The bill, which will need to clear a final vote, passed by a margin of 14-1. It comes in the wake of similar measures in Seattle and San Francisco, and as cities including New York and Washington D.C. consider raising their minimum wages to $15 as well. All of the $15 minimum wages enacted thus far will be phased in over time -- Los Angeles's would start by stepping up to $10.50 by July 1 of 2016, and give businesses and nonprofits with fewer than 25 employees an extra year to comply.
The Council's vote is another victory for a coalition composed of labor unions, immigrant groups, community activists, and newly elected council members who seven months ago pushed through a $15.37 minimum wage for workers at large hotels. That move put those hotels in the position of arguing that the higher minimum should apply to all of the city's 3.88 million people.
Various economists have studied the effects of the higher minimum wage, disagreeing on what the impact will be.
One analysis commissioned by mayor Eric Garcetti of an earlier, similar proposal -- to boost the minimum to $15.25 by 2019 -- found that 542,000 workers would receive a raise, taking into account the ripple effects on those who already make more than that amount. The average wage would increase by 20.4 percent, said researchers from the University of California-Berkeley, with the largest increases in the food service, healthcare, retail, administrative and waste management services. The study anticipated minimal job losses, with a decrease of only 0.2 percent of the employment base by 2019 (which would likely be cancelled out by 2.5 percent annual job growth in the city). Overall verdict: The higher wage would have more positive than negative effects.
Then there's the Los Angeles County Federation of Labor, which funded a study in 2013 that looked at the impact of a $15 minimum. That analysis sets the proposal against the backdrop of the city's mounting income inequality, and argues that low income workers would quickly reinvest all of the $7.6 billion extra in wages they could receive with a higher wage floor. It would also have a positive impact on public finances, adding $152 million per year to the city's coffers, the study found.

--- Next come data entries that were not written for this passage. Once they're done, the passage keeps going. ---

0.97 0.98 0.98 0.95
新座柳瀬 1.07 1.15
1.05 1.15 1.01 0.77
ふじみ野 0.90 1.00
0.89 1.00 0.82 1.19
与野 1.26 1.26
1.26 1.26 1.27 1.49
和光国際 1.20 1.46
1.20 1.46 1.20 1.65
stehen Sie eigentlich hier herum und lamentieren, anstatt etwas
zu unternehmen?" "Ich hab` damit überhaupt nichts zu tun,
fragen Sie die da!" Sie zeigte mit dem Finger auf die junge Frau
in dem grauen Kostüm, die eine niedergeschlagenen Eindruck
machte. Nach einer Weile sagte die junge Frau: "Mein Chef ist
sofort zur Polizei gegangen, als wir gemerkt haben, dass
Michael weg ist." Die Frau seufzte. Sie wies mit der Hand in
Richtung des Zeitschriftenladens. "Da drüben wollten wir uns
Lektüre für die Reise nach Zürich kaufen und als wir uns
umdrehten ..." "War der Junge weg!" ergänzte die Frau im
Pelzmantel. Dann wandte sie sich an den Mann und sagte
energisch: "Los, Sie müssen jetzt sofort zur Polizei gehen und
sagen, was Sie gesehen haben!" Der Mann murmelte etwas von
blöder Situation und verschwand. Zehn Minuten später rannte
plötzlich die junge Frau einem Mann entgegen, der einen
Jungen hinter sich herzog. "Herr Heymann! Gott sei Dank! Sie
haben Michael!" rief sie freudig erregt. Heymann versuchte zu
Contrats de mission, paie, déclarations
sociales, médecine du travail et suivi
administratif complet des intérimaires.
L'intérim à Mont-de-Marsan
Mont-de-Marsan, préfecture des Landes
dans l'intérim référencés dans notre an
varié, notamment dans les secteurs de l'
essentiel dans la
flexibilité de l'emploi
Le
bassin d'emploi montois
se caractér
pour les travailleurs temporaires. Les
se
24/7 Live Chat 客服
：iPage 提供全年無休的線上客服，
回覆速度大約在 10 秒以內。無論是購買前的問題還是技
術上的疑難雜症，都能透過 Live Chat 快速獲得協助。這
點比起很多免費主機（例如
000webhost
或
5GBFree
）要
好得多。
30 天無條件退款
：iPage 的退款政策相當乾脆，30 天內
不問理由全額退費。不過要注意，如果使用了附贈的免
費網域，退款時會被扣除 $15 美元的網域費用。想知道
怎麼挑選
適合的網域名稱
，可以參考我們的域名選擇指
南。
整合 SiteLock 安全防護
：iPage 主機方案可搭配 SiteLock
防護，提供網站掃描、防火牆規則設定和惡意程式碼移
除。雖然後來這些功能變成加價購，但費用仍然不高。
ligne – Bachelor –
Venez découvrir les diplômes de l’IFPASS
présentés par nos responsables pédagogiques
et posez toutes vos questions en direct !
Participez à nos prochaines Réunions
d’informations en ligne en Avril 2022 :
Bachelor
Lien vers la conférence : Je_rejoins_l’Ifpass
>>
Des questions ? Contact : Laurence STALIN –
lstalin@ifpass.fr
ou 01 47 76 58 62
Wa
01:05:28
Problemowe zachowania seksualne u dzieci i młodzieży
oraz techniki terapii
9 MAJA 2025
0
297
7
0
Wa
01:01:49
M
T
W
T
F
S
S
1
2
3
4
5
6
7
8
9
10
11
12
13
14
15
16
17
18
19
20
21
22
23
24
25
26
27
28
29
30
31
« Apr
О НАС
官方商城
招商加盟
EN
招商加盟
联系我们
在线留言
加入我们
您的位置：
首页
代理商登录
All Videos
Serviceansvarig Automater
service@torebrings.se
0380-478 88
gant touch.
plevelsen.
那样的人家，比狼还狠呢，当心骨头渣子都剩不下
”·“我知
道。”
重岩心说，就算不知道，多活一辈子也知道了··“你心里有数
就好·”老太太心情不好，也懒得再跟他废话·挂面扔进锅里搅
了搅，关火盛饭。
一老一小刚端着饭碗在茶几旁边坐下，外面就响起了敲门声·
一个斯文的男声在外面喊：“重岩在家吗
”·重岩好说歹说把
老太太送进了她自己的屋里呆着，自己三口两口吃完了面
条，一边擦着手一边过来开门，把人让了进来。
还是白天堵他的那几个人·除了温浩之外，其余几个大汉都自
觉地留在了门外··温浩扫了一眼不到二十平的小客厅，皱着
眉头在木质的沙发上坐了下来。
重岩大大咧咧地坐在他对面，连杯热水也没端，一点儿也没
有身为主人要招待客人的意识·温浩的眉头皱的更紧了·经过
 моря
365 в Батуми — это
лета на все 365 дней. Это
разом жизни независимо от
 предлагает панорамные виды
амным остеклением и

The story is a little different when you ask the Chamber of Commerce, which ordered up an analysis of a plan to raise the minimum to $13.25 an hour. The business group highlighted Los Angeles City's position within a larger metropolitan area, which allows the higher wage to benefit people who commute into the city to work while paying taxes elsewhere. Businesses might choose to locate in the suburbs to avoid pricier labor. All in all, they forecasted that even that smaller increase would kill between 70,000 and 140,000 jobs over the next five years, with one-third of the losses impacting workers under the age of 25.
Those are the fears driving Mitchell Englander, the one councilmember to vote against the new minimum wage. He's a former police officer, and is running for L.A. County supervisor in 2016.
“There is no question in my mind that better pay for workers would provide myriad benefits,” Englander said, according to CBS Los Angeles. “I am not, however, convinced that a unilateral minimum wage increase serves the intended purpose and may, worse, have unintended consequences such as job loss, reduction in working hours, or make it impossible for entire industries to do business in the City of Los Angeles.”
Employers did negotiate one major concession, avoiding a proposed requirement that they offer 12 days of paid leave as well -- although that idea might come back before the end of the year.
At the end of the day, while there are piles of evidence on how minimum wage increases impact wages and employment in cities, nobody quite knows what happens when a city goes all the way up to $15, since that's still far higher than what anybody else has tried.
But by the time Los Angeles gets there, it probably won't be alone.